Cill Rialaig -Last Day

Endings and beginnings.  As I pack up, I also wrap up in my mind what I take away from this place.  One of the biggest lessons I've learned is about the gift of letting the day unfold as it will,. My friend Rebecca Crowell wrote a wonderful post about learning to follow her intuition.  Of course this is always the case in painting abstraction where you have to trust that what you do will eventually resolve itself into a painting. But this journey to Cill Rialaig has helped with that lesson.  In some cases, I've been forced to stay in the moment as in driving a car with a stick shift on the wrong side of the road on steep single-track roads with no guard rails, around corners where you can't see what's coming.  I am totally in the moment then!

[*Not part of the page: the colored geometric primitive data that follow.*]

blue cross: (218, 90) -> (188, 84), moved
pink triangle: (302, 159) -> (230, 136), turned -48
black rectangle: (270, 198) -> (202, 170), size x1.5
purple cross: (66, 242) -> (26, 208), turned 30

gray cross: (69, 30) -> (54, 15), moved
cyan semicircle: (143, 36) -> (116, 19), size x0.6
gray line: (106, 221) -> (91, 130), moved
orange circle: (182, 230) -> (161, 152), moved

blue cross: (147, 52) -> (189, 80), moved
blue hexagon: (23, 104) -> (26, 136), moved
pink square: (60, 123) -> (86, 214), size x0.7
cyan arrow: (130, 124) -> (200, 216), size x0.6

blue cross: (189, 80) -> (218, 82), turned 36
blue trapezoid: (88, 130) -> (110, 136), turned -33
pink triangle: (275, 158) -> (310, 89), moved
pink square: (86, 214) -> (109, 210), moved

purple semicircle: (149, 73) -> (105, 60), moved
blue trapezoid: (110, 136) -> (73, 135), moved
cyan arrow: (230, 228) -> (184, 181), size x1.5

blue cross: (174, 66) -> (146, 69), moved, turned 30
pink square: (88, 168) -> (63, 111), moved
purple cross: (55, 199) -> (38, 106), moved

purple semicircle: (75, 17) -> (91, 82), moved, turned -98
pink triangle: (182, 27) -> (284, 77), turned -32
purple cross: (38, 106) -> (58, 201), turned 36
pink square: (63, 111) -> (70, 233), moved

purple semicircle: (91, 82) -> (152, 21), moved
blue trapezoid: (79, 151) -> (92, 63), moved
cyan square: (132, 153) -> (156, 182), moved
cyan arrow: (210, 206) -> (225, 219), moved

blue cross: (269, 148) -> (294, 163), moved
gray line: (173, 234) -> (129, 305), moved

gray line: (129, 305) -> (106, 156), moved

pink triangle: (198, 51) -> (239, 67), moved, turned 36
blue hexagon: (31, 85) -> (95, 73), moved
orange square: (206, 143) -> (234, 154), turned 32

It's been important to give in to the beauty of the day and to the rhythm of life here.  Some days have been grey, overcast and windy  where the studio skylight is pelted with rain and small bits of hail. It was good to stay inside and focus on my work those days. But many  days have cleared at some point to glorious, blue skies and it was impossible to stay indoors.  Giving in to the rhythm of the weather has been important.  I love that changeability.  My cottage looks out onto the Ballinskelligs Bay and the islands of Scariff and Deenish.  I have taken hundreds of photos of those islands with the changing skies over them. The light and sky change by the hour. Yesterday a cloud nestled right down on Cill Rialaig and I couldn't see the islands at all.

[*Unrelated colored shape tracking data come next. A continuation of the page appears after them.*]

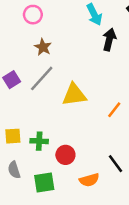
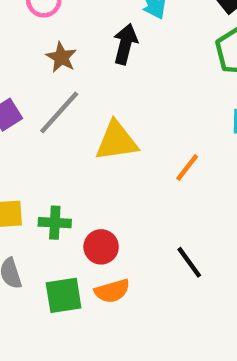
black arrow: (109, 40) -> (125, 44), moved
orange semicircle: (89, 180) -> (112, 291), moved

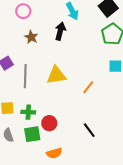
gray line: (59, 112) -> (25, 76), moved, turned -40
orange semicircle: (112, 291) -> (54, 153), moved
green square: (64, 295) -> (32, 134), moved

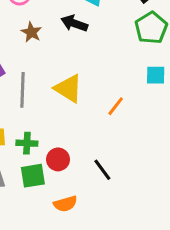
black arrow: (60, 31) -> (74, 23), turned -84
yellow triangle: (56, 75) -> (68, 88), turned 40
black line: (89, 130) -> (102, 170), moved

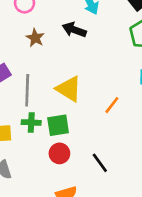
green cross: (27, 143) -> (31, 122), moved
green square: (33, 176) -> (58, 125), moved

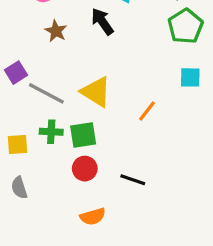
black arrow: (74, 30) -> (102, 21), turned 35
gray line: (27, 90) -> (46, 93), turned -64
black line: (100, 163) -> (133, 180), turned -35

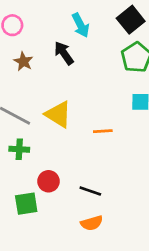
orange line: (147, 111) -> (103, 131), turned 48
green square: (83, 135) -> (26, 204), moved
orange semicircle: (93, 217) -> (92, 223), moved

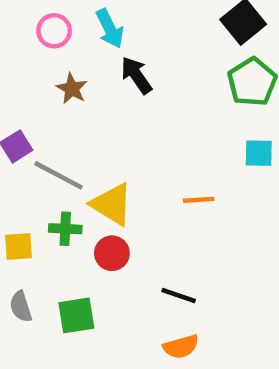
cyan arrow: (81, 25) -> (110, 29), moved
yellow triangle: (58, 114) -> (112, 204), moved
red circle: (49, 181) -> (112, 253), moved

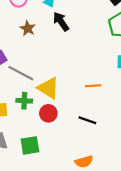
black line: (179, 295) -> (87, 120), moved

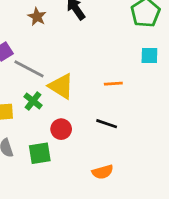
green cross: (24, 101) -> (33, 101), turned 35
red circle: (48, 113) -> (61, 129), moved

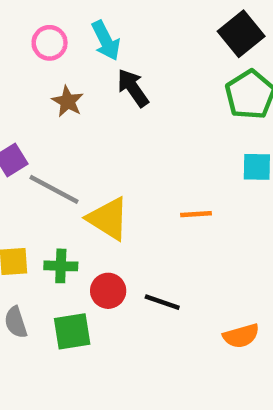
green cross: (33, 101) -> (61, 266), moved, turned -36
black line: (107, 124) -> (162, 302), moved
orange semicircle: (103, 172) -> (241, 336), moved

I wrote in a post from home  just before I left that I was looking forward to experiencing that thin place between the worlds. I can feel this at some of the ancient sites.  The trip here has been expanding in many ways.  That's the blessing of travel--the way it cracks open my mind and breaks me out of my daily life and routines, forces me to try out new ways of living, and keeps me in the moment.  Simply following the unfolding of the day has been important.  It brought us to the ancient hermitage site up the road, just when the biggest rainbow I'd ever seen, shone over the bay.  Our spontaneous decision to stay for the night after we'd seen Rebecca's artist friend, gave us time the next day to visit the Irish artist Charles Tyrrell, whose work Rebecca and I saw in Dublin last year at the Royal Hibernian Academy. He lives at the far end of the Beara Peninsula in a very remote place.  Getting there was a journey itself , stunning views and terrifyingly narrow, steep roads but it was a delight to visit his home and studio and chat about painting. He was most generous with his time and his conversation.

 Later that day we had time to visit the incredible stone circle at Uragh.

My work has moved in directions I would not have expected but then I came here with the idea of letting it move and change with the energy of the place, working mainly in black and white.  Although this work is not about the land in a direct way, it is heavily influenced by the land.  How can it not be, with the stunning views on clear days and the wind and rain sometimes lashing at the cottage on others?

Cill Rialaig November 2012 © Janice Mason Steeves

Rebecca leaves for home on Friday and my journey continues to Scotland. I will miss this rather primitive little cottage with it's paint-splattered concrete floor, the steep ladder to the bed/loft area and  the old plastic radio with it's big dial tuned to the RTE Lyric station.  This afternoon I'll walk up to the hermitage site where I've been so many times now and sit for a while in that prayerful place.   Thank you to all who are involved with making Cill Rialaig available for artists.  Thanks to this land and to the ancestors.  Go Raibth Maith Agat.